Task
In your reply, repeat the full listing exactly and leave each picture out.

Supplied material
== Segment start ==

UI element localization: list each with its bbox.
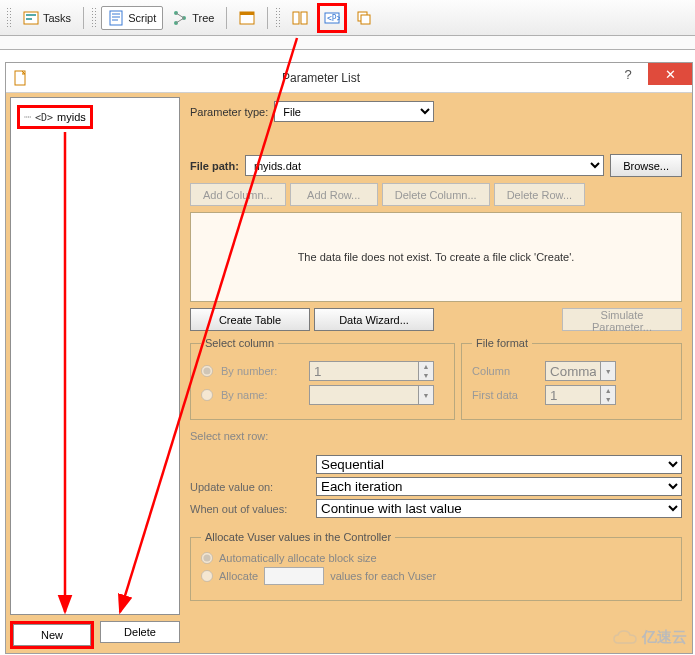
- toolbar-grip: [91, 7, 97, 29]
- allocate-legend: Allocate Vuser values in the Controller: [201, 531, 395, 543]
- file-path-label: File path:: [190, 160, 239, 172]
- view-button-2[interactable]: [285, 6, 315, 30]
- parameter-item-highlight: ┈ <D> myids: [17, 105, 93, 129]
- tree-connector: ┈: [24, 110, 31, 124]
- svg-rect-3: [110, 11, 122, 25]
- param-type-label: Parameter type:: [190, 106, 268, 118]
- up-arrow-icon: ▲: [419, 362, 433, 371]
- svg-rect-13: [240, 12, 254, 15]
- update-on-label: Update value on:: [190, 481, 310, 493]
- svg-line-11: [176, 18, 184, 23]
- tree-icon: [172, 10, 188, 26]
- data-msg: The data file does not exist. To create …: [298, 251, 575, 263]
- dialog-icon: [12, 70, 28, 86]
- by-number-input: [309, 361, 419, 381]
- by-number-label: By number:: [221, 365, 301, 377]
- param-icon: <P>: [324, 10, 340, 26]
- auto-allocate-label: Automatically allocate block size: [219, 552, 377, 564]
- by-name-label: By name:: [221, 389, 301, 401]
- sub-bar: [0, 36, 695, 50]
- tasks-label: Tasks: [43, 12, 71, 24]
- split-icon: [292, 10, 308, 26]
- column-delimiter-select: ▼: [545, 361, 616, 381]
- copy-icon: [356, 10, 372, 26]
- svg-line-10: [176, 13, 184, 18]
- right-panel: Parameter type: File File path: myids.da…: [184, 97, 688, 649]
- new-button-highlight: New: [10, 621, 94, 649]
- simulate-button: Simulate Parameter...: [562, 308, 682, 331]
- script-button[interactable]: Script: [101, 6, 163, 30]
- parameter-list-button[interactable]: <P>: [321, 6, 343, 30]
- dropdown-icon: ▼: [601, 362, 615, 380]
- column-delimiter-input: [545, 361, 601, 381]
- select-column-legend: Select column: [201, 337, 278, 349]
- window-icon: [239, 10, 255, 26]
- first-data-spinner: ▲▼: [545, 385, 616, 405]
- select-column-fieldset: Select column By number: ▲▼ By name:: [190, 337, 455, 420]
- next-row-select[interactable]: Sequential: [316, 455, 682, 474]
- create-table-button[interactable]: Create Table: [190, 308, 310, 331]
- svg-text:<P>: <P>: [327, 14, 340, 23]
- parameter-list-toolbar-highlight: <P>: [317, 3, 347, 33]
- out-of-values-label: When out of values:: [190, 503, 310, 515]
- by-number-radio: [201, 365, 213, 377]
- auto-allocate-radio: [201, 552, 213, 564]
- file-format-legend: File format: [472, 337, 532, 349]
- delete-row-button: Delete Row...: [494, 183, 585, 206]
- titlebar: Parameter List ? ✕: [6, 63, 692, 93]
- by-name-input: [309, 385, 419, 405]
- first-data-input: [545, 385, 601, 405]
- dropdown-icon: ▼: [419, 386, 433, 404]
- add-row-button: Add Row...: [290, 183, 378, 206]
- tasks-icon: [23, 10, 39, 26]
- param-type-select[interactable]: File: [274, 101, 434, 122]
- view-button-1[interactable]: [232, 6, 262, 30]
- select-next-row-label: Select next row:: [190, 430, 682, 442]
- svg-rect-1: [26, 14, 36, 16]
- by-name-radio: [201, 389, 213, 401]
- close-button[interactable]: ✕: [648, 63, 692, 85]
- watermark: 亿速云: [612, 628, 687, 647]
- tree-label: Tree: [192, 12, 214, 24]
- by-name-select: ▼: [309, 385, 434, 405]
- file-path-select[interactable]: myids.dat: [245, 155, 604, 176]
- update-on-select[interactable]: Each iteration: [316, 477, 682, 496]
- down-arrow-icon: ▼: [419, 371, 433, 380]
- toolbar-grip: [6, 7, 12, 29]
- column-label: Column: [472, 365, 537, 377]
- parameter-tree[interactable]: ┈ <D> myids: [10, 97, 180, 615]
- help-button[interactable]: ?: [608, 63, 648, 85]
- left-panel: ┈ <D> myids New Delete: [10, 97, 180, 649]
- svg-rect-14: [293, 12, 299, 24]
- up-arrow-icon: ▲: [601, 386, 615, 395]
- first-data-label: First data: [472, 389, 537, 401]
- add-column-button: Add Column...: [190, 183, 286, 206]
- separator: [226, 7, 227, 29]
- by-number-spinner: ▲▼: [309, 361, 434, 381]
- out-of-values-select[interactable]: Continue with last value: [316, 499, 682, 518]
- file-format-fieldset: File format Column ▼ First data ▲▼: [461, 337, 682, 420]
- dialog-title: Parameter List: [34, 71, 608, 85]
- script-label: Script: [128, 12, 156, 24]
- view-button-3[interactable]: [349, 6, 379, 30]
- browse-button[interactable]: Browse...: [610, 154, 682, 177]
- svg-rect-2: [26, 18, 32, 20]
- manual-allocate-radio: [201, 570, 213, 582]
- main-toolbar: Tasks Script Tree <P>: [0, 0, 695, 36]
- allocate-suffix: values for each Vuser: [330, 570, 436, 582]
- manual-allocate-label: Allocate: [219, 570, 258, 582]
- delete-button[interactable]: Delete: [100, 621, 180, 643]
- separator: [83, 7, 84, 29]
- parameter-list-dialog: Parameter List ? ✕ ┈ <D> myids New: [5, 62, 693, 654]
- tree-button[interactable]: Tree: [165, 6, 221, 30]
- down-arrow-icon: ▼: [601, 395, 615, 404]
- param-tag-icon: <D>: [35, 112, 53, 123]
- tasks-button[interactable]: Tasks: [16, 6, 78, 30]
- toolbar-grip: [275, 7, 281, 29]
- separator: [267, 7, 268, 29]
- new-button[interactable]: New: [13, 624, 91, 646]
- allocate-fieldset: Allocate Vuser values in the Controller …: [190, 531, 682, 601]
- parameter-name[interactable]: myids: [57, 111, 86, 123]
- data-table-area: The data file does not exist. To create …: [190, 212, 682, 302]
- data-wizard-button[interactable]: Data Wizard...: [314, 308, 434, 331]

== Segment end ==

Exercise response
UI element localization: list each with its bbox.
- toolbar-grip: [91, 7, 97, 29]
- allocate-legend: Allocate Vuser values in the Controller: [201, 531, 395, 543]
- file-path-label: File path:: [190, 160, 239, 172]
- view-button-2[interactable]: [285, 6, 315, 30]
- parameter-item-highlight: ┈ <D> myids: [17, 105, 93, 129]
- tree-connector: ┈: [24, 110, 31, 124]
- svg-rect-3: [110, 11, 122, 25]
- param-type-label: Parameter type:: [190, 106, 268, 118]
- up-arrow-icon: ▲: [419, 362, 433, 371]
- svg-rect-13: [240, 12, 254, 15]
- update-on-label: Update value on:: [190, 481, 310, 493]
- svg-line-11: [176, 18, 184, 23]
- tree-icon: [172, 10, 188, 26]
- data-msg: The data file does not exist. To create …: [298, 251, 575, 263]
- dialog-icon: [12, 70, 28, 86]
- by-number-input: [309, 361, 419, 381]
- by-number-label: By number:: [221, 365, 301, 377]
- param-icon: <P>: [324, 10, 340, 26]
- auto-allocate-label: Automatically allocate block size: [219, 552, 377, 564]
- by-name-label: By name:: [221, 389, 301, 401]
- sub-bar: [0, 36, 695, 50]
- tasks-label: Tasks: [43, 12, 71, 24]
- split-icon: [292, 10, 308, 26]
- column-delimiter-select: ▼: [545, 361, 616, 381]
- copy-icon: [356, 10, 372, 26]
- svg-line-10: [176, 13, 184, 18]
- right-panel: Parameter type: File File path: myids.da…: [184, 97, 688, 649]
- new-button-highlight: New: [10, 621, 94, 649]
- simulate-button: Simulate Parameter...: [562, 308, 682, 331]
- script-button[interactable]: Script: [101, 6, 163, 30]
- parameter-list-button[interactable]: <P>: [321, 6, 343, 30]
- dropdown-icon: ▼: [601, 362, 615, 380]
- column-delimiter-input: [545, 361, 601, 381]
- select-column-legend: Select column: [201, 337, 278, 349]
- window-icon: [239, 10, 255, 26]
- first-data-spinner: ▲▼: [545, 385, 616, 405]
- select-column-fieldset: Select column By number: ▲▼ By name:: [190, 337, 455, 420]
- next-row-select[interactable]: Sequential: [316, 455, 682, 474]
- create-table-button[interactable]: Create Table: [190, 308, 310, 331]
- svg-text:<P>: <P>: [327, 14, 340, 23]
- parameter-list-toolbar-highlight: <P>: [317, 3, 347, 33]
- out-of-values-label: When out of values:: [190, 503, 310, 515]
- by-number-radio: [201, 365, 213, 377]
- auto-allocate-radio: [201, 552, 213, 564]
- file-format-legend: File format: [472, 337, 532, 349]
- delete-row-button: Delete Row...: [494, 183, 585, 206]
- titlebar: Parameter List ? ✕: [6, 63, 692, 93]
- by-name-input: [309, 385, 419, 405]
- first-data-input: [545, 385, 601, 405]
- dropdown-icon: ▼: [419, 386, 433, 404]
- add-row-button: Add Row...: [290, 183, 378, 206]
- tasks-icon: [23, 10, 39, 26]
- param-type-select[interactable]: File: [274, 101, 434, 122]
- view-button-1[interactable]: [232, 6, 262, 30]
- select-next-row-label: Select next row:: [190, 430, 682, 442]
- svg-rect-1: [26, 14, 36, 16]
- by-name-radio: [201, 389, 213, 401]
- close-button[interactable]: ✕: [648, 63, 692, 85]
- watermark: 亿速云: [612, 628, 687, 647]
- tree-label: Tree: [192, 12, 214, 24]
- by-name-select: ▼: [309, 385, 434, 405]
- file-path-select[interactable]: myids.dat: [245, 155, 604, 176]
- update-on-select[interactable]: Each iteration: [316, 477, 682, 496]
- down-arrow-icon: ▼: [419, 371, 433, 380]
- toolbar-grip: [6, 7, 12, 29]
- column-label: Column: [472, 365, 537, 377]
- parameter-tree[interactable]: ┈ <D> myids: [10, 97, 180, 615]
- help-button[interactable]: ?: [608, 63, 648, 85]
- left-panel: ┈ <D> myids New Delete: [10, 97, 180, 649]
- svg-rect-14: [293, 12, 299, 24]
- up-arrow-icon: ▲: [601, 386, 615, 395]
- first-data-label: First data: [472, 389, 537, 401]
- add-column-button: Add Column...: [190, 183, 286, 206]
- separator: [226, 7, 227, 29]
- by-number-spinner: ▲▼: [309, 361, 434, 381]
- out-of-values-select[interactable]: Continue with last value: [316, 499, 682, 518]
- file-format-fieldset: File format Column ▼ First data ▲▼: [461, 337, 682, 420]
- dialog-title: Parameter List: [34, 71, 608, 85]
- script-label: Script: [128, 12, 156, 24]
- view-button-3[interactable]: [349, 6, 379, 30]
- browse-button[interactable]: Browse...: [610, 154, 682, 177]
- svg-rect-2: [26, 18, 32, 20]
- manual-allocate-radio: [201, 570, 213, 582]
- main-toolbar: Tasks Script Tree <P>: [0, 0, 695, 36]
- allocate-suffix: values for each Vuser: [330, 570, 436, 582]
- manual-allocate-label: Allocate: [219, 570, 258, 582]
- delete-button[interactable]: Delete: [100, 621, 180, 643]
- separator: [83, 7, 84, 29]
- parameter-list-dialog: Parameter List ? ✕ ┈ <D> myids New: [5, 62, 693, 654]
- tree-button[interactable]: Tree: [165, 6, 221, 30]
- down-arrow-icon: ▼: [601, 395, 615, 404]
- param-tag-icon: <D>: [35, 112, 53, 123]
- tasks-button[interactable]: Tasks: [16, 6, 78, 30]
- toolbar-grip: [275, 7, 281, 29]
- separator: [267, 7, 268, 29]
- new-button[interactable]: New: [13, 624, 91, 646]
- allocate-fieldset: Allocate Vuser values in the Controller …: [190, 531, 682, 601]
- parameter-name[interactable]: myids: [57, 111, 86, 123]
- data-table-area: The data file does not exist. To create …: [190, 212, 682, 302]
- data-wizard-button[interactable]: Data Wizard...: [314, 308, 434, 331]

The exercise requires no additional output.